Hinz, one of the star players for Swedish club Skelleftea this past season, failed a breath test in northern Sweden on March 26.
Police at Arlanda airport arrested Hinz before he could board a flight, police spokesman Kjell Pettersson said.
The warrant was issued to keep Hinz, who was not legally barred from leaving the country, in Sweden during the investigation.
If convicted, he could face up to two years in jail.
Skelleftea is located about 750km north of Stockholm.

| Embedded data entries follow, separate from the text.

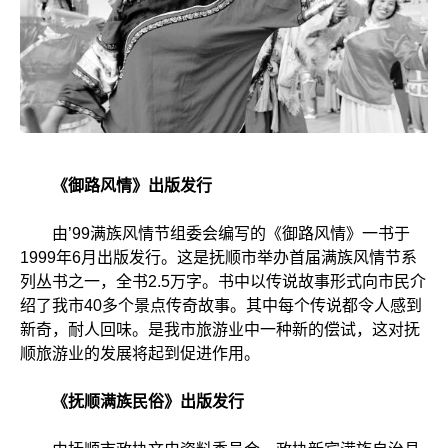
《御路风情》出版发行
由’99满族风情节组委会编写的《御路风情》一书于
1999年6月出版发行。这是抚顺市举办首届满族风情节系
列丛书之一，全书2.5万字。书中以传说故事形式向市民介
绍了我市40多个景点传奇故事。其中每个传说都令人感到
新奇，耐人回味。是我市旅游业中一种新的偿试，这对抚
顺旅游业的发展将起到促进作用。
《抚顺满族民俗》出版发行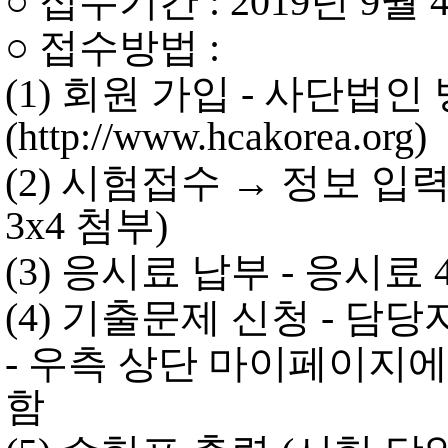
○
접수기간
: 2019
년 9
월
○
접수방법
:
(1)
회원 가입
-
사단법인
(http://www.hcakorea.org)
(2)
시험접수
→
정보 입
3x4
첨부
)
(3)
응시료 납부
-
응시료
(4)
기출문제 신청
-
담당자
-
우측 상단 마이페이지에
함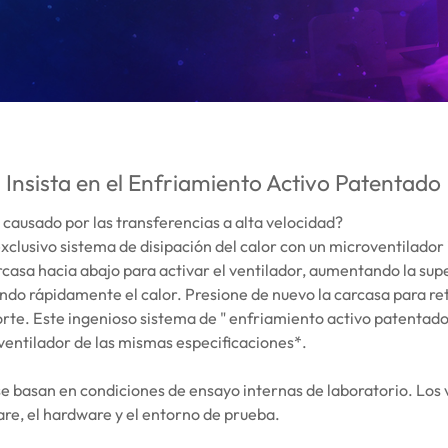
Insista en el Enfriamiento Activo Patentado
 causado por las transferencias a alta velocidad?
clusivo sistema de disipación del calor con un microventilador
arcasa hacia abajo para activar el ventilador, aumentando la supe
ndo rápidamente el calor. Presione de nuevo la carcasa para retr
porte. Este ingenioso sistema de " enfriamiento activo patentado
 ventilador de las mismas especificaciones*.
e basan en condiciones de ensayo internas de laboratorio. Los 
are, el hardware y el entorno de prueba.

The club declined to comment on the arrest, but was scheduled to hold a press conference later Friday about Hinz's future with the club.
Skelleftea played in Sweden's second-highest league this season and is third of six teams vying for two spots in next season's Elite League.
Hinz, a seventh-round draft pick for the Edmonton Oilers in 1997, has played nine seasons in the American Hockey League and Western Hockey League, mainly with the Moose Jaw Warriors and Hamilton Bulldogs. He spent last season with the AHL's Toronto Roadrunners.
NHL blues continue
After months of heated discussions with the players' association, NHL general managers ended two days of meetings bickering among themselves.
The six-hour, closed-door session between the GMs on Friday dealt with how to handle a draft that follows a season that never was, and who deserves a shot at Canadian top pick Sidney Crosby.
"The temperature got high very quickly," New York Islanders GM Mike Milbury said, describing the brief but "heated debate" that he believes will be settled by commissioner Gary Bettman and the league's board of governors, which meets on April 20.
One of the proposals under consideration involves having all 30 teams enter a lottery for the first pick, an idea none too popular among teams that finished the 2003-2004 season at the bottom of the standings.
"It certainly has the tendency to be a difficult issue," NHL executive vice president Bill Daly said following the meeting at an airport hotel near Detroit.
Usually, the draft order is set based on the previous season's standings, but that is not possible this year.
Washington won last year's draft lottery, after finishing with the league's second-worst record, and grabbed Russian sensation Alexander Ovechkin with the No. 1 pick.